FPGA Implementation of $\mathbb{F}_2$-Linear Pseudorandom Number Generators Based on Zynq MPSoC: a Chaotic Iterations Post Processing Case Study
This work addresses hardware security needs by optimizing PRNG implementations for FPGA platforms, though it is incremental as it builds on existing PRNG families and methods.
The authors implemented and compared 18 pseudorandom number generators (PRNGs) on an FPGA, analyzing their area, throughput, and statistical performance, and found that using chaotic iterations as post-processing improved the statistical profile of a combined PRNG that previously failed TestU01 tests.

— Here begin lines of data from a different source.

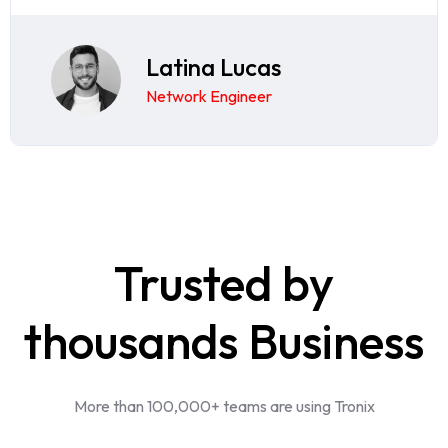
Latina Lucas
Network Engineer
Trusted by
thousands Business
More than 100,000+ teams are using Tronix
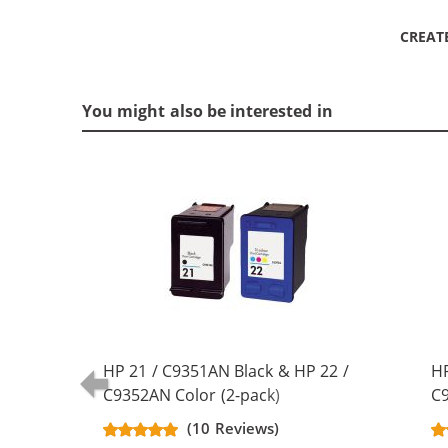
CREAT
You might also be interested in
HP 21 / C9351AN Black & HP 22 /
HP
C9352AN Color (2-pack)
C9
Replacement Ink Cartridges (1x
Re
(10 Reviews)
Black, 1x Color)
Bl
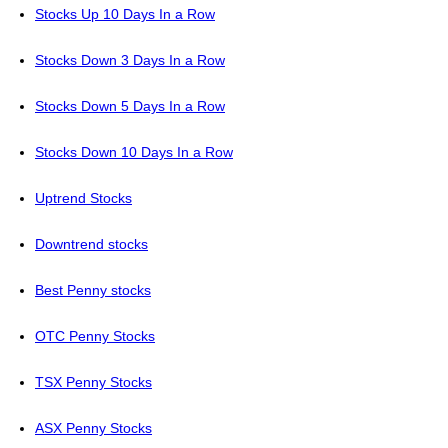
Stocks Up 10 Days In a Row
Stocks Down 3 Days In a Row
Stocks Down 5 Days In a Row
Stocks Down 10 Days In a Row
Uptrend Stocks
Downtrend stocks
Best Penny stocks
OTC Penny Stocks
TSX Penny Stocks
ASX Penny Stocks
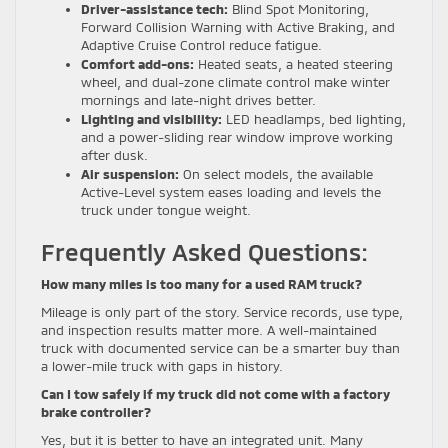
Driver-assistance tech:
Blind Spot Monitoring,
Forward Collision Warning with Active Braking, and
Adaptive Cruise Control reduce fatigue.
Comfort add-ons:
Heated seats, a heated steering
wheel, and dual-zone climate control make winter
mornings and late-night drives better.
Lighting and visibility:
LED headlamps, bed lighting,
and a power-sliding rear window improve working
after dusk.
Air suspension:
On select models, the available
Active-Level system eases loading and levels the
truck under tongue weight.
Frequently Asked Questions:
How many miles is too many for a used RAM truck?
Mileage is only part of the story. Service records, use type,
and inspection results matter more. A well-maintained
truck with documented service can be a smarter buy than
a lower-mile truck with gaps in history.
Can I tow safely if my truck did not come with a factory
brake controller?
Yes, but it is better to have an integrated unit. Many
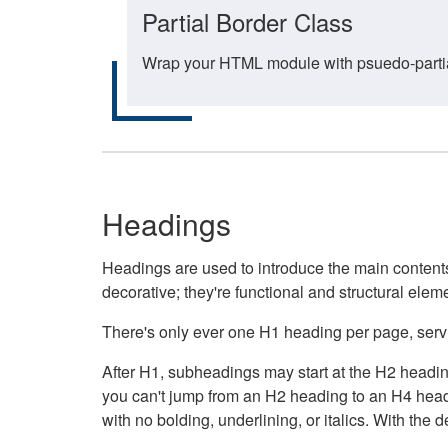
Partial Border Class
Wrap your HTML module with psuedo-partial-
Headings
Headings are used to introduce the main contents 
decorative; they're functional and structural elem
There's only ever one H1 heading per page, servin
After H1, subheadings may start at the H2 heading
you can't jump from an H2 heading to an H4 headin
with no bolding, underlining, or italics. With th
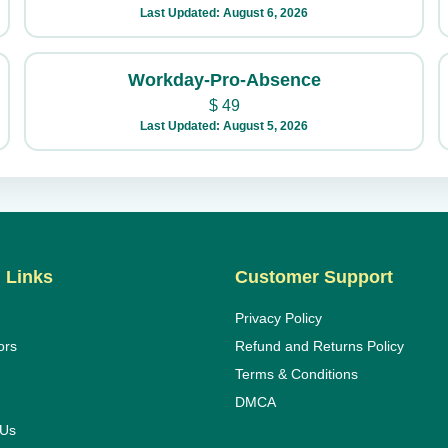
Last Updated: August 6, 2026
Workday-Pro-Absence
$
49
Last Updated: August 5, 2026
 Links
Customer Support
Privacy Policy
ors
Refund and Returns Policy
Terms & Conditions
DMCA
 Us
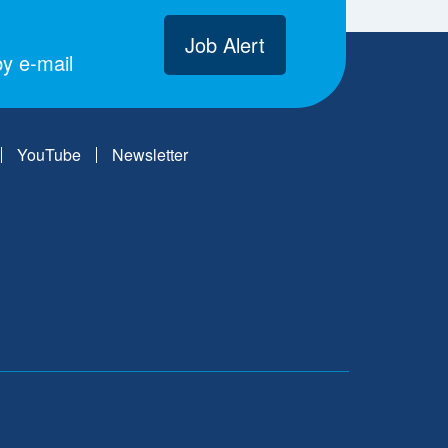
Job Alert
y e-mail
YouTube
Newsletter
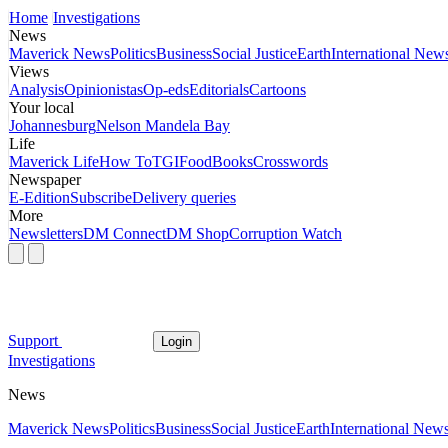
Home
Investigations
News
Maverick News
Politics
Business
Social Justice
Earth
International New
Views
Analysis
Opinionistas
Op-eds
Editorials
Cartoons
Your local
Johannesburg
Nelson Mandela Bay
Life
Maverick Life
How To
TGIFood
Books
Crosswords
Newspaper
E-Edition
Subscribe
Delivery queries
More
Newsletters
DM Connect
DM Shop
Corruption Watch
Support
Login
Investigations
News
Maverick News
Politics
Business
Social Justice
Earth
International New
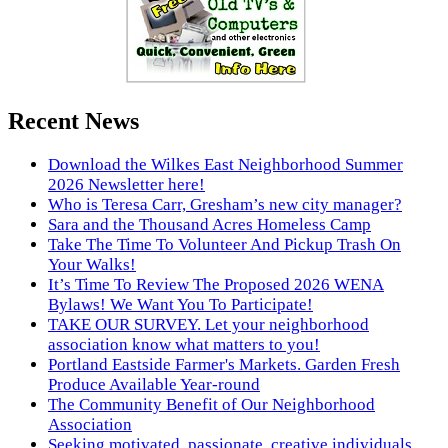
Recent News
Download the Wilkes East Neighborhood Summer
2026 Newsletter here!
Who is Teresa Carr, Gresham’s new city manager?
Sara and the Thousand Acres Homeless Camp
Take The Time To Volunteer And Pickup Trash On
Your Walks!
It’s Time To Review The Proposed 2026 WENA
Bylaws! We Want You To Participate!
TAKE OUR SURVEY. Let your neighborhood
association know what matters to you!
Portland Eastside Farmer's Markets. Garden Fresh
Produce Available Year-round
The Community Benefit of Our Neighborhood
Association
Seeking motivated, passionate, creative individuals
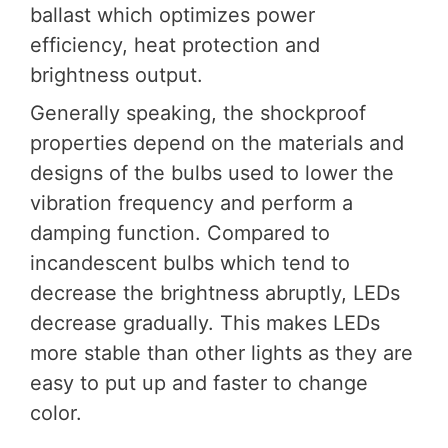
ballast which optimizes power
efficiency, heat protection and
brightness output.
Generally speaking, the shockproof
properties depend on the materials and
designs of the bulbs used to lower the
vibration frequency and perform a
damping function. Compared to
incandescent bulbs which tend to
decrease the brightness abruptly, LEDs
decrease gradually. This makes LEDs
more stable than other lights as they are
easy to put up and faster to change
color.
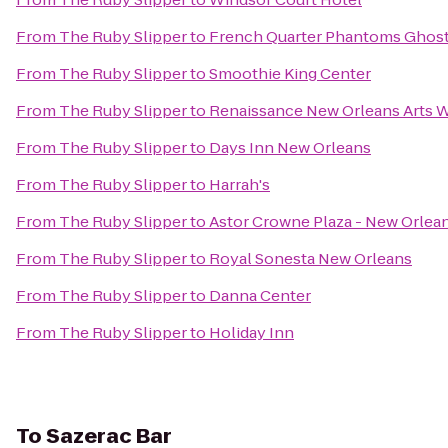
From
The Ruby Slipper
to
French Quarter Phantoms Ghost
From
The Ruby Slipper
to
Smoothie King Center
From
The Ruby Slipper
to
Renaissance New Orleans Arts W
From
The Ruby Slipper
to
Days Inn New Orleans
From
The Ruby Slipper
to
Harrah's
From
The Ruby Slipper
to
Astor Crowne Plaza - New Orlea
From
The Ruby Slipper
to
Royal Sonesta New Orleans
From
The Ruby Slipper
to
Danna Center
From
The Ruby Slipper
to
Holiday Inn
To
Sazerac Bar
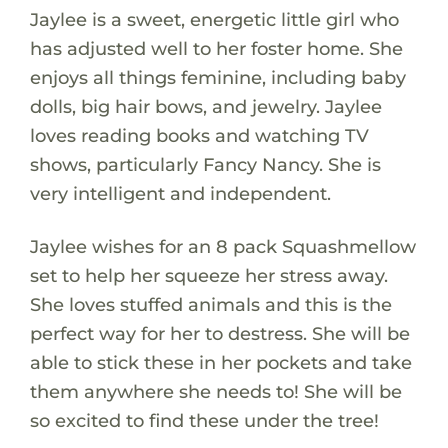
Jaylee is a sweet, energetic little girl who
has adjusted well to her foster home. She
enjoys all things feminine, including baby
dolls, big hair bows, and jewelry. Jaylee
loves reading books and watching TV
shows, particularly Fancy Nancy. She is
very intelligent and independent.
Jaylee wishes for an 8 pack Squashmellow
set to help her squeeze her stress away.
She loves stuffed animals and this is the
perfect way for her to destress. She will be
able to stick these in her pockets and take
them anywhere she needs to! She will be
so excited to find these under the tree!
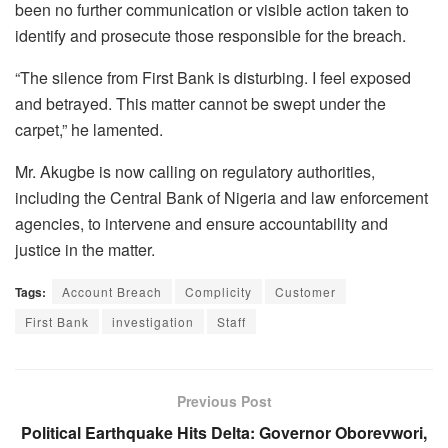
been no further communication or visible action taken to
identify and prosecute those responsible for the breach.
“The silence from First Bank is disturbing. I feel exposed
and betrayed. This matter cannot be swept under the
carpet,” he lamented.
Mr. Akugbe is now calling on regulatory authorities,
including the Central Bank of Nigeria and law enforcement
agencies, to intervene and ensure accountability and
justice in the matter.
Tags:
Account Breach
Complicity
Customer
First Bank
investigation
Staff
Previous Post
Political Earthquake Hits Delta: Governor Oborevwori,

Pseudorandom number generation (PRNG) is a key element in hardware security platforms like field-programmable gate array FPGA circuits. In this article, 18 PRNGs belonging in 4 families (xorshift, LFSR, TGFSR, and LCG) are physically implemented in a FPGA and compared in terms of area, throughput, and statistical tests. Two flows of conception are used for Register Transfer Level (RTL) and High-level Synthesis (HLS). Additionally, the relations between linear complexity, seeds, and arithmetic operations on the one hand, and the resources deployed in FPGA on the other hand, are deeply investigated. In order to do that, a SoC based on Zynq EPP with ARM Cortex-$A9$ MPSoC is developed to accelerate the implementation and the tests of various PRNGs on FPGA hardware. A case study is finally proposed using chaotic iterations as a post processing for FPGA. The latter has improved the statistical profile of a combination of PRNGs that, without it, failed in the so-called TestU01 statistical battery of tests.